→ **TASK BRIEF**:
The required result is each line of the entries below containing the string "with".

Saved entries:
========

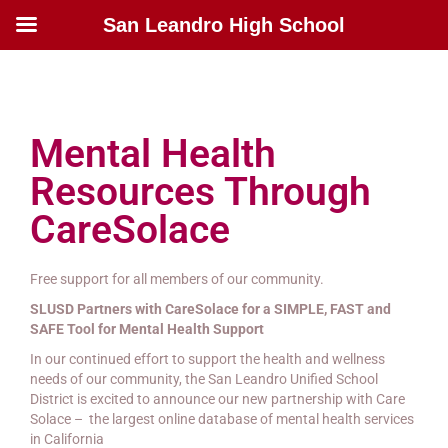
San Leandro High School
Mental Health
Resources Through
CareSolace
Free support for all members of our community.
SLUSD Partners with CareSolace for a SIMPLE, FAST and
SAFE Tool for Mental Health Support
In our continued effort to support the health and wellness
needs of our community, the San Leandro Unified School
District is excited to announce our new partnership with Care
Solace – the largest online database of mental health services
in California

========

→ **OUTPUT**:
SLUSD Partners with CareSolace for a SIMPLE, FAST and
District is excited to announce our new partnership with Care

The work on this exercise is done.